▶ _ACTIVITY_
In the records below, begin at the line containing "13 d'octubre de 2021" and end at the line containing "El MARQ recupera este puente cifras"; quote every line in that span exactly, including both boundary lines, and no others.

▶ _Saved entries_
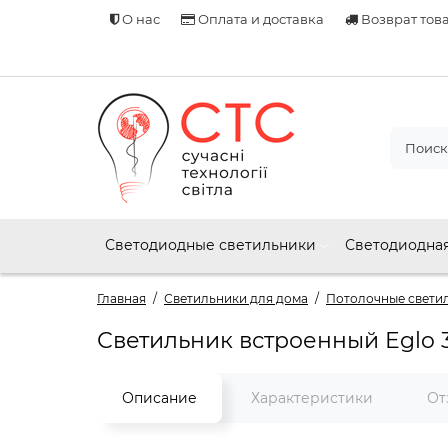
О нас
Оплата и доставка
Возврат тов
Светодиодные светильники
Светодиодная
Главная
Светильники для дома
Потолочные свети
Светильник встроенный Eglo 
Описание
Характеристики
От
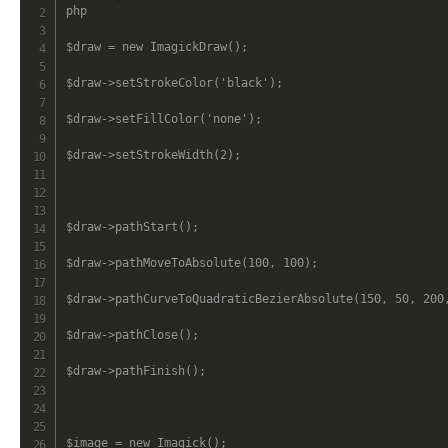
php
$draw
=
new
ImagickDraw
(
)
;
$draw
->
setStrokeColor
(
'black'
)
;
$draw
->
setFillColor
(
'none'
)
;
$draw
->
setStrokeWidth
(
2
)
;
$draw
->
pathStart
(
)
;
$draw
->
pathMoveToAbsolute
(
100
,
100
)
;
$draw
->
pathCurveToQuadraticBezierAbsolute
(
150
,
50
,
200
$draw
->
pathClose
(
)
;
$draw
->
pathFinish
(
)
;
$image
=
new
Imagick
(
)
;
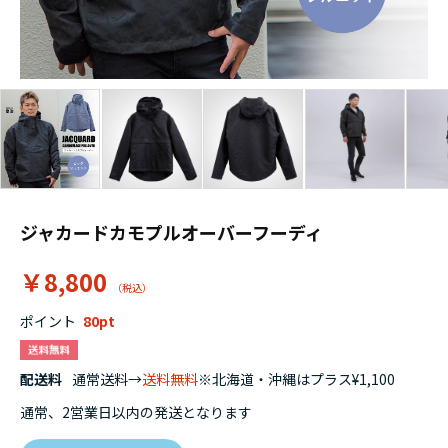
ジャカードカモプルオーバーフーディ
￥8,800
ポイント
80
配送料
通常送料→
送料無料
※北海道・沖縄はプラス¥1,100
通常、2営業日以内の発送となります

...

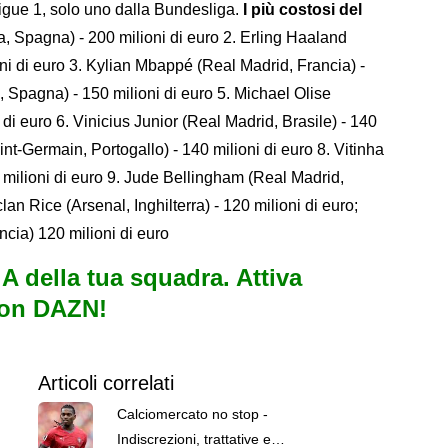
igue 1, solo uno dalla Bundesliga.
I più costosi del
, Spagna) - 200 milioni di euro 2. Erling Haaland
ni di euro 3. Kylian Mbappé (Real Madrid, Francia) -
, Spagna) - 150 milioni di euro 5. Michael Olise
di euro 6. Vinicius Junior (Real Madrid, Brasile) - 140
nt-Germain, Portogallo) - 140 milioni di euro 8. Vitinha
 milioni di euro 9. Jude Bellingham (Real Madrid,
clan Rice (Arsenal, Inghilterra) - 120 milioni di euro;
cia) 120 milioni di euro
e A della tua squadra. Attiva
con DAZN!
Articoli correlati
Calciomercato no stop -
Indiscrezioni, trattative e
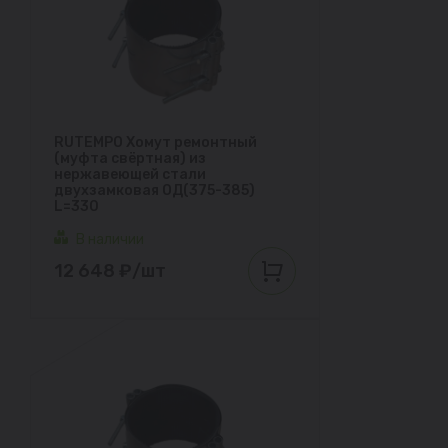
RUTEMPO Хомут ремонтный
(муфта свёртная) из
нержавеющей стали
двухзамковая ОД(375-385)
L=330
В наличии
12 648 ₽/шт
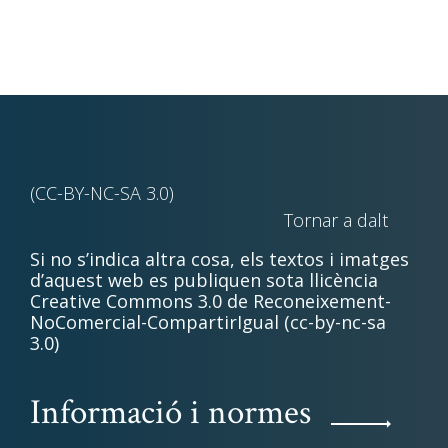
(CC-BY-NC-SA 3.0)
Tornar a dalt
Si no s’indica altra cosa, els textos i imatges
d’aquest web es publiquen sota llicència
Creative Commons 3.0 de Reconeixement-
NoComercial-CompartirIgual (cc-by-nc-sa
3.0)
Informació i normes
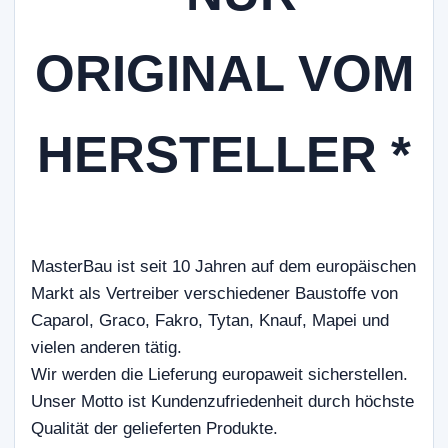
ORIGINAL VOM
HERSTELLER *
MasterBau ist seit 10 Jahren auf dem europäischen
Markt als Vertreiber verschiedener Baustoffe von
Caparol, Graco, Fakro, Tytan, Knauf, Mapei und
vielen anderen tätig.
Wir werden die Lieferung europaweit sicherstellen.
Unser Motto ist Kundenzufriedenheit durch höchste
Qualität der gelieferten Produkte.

==

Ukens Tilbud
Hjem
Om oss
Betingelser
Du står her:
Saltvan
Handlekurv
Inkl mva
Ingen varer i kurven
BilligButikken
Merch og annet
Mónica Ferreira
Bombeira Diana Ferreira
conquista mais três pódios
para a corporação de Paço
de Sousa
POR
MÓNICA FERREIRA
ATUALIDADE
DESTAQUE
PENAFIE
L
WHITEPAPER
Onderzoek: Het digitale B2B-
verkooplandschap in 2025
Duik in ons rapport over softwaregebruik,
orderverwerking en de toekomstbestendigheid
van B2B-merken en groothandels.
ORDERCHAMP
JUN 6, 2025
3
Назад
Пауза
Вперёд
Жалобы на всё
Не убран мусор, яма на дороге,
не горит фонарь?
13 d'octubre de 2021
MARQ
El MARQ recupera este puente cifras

▶ _RESULT FOR THIS TASK_
13 d'octubre de 2021
MARQ
El MARQ recupera este puente cifras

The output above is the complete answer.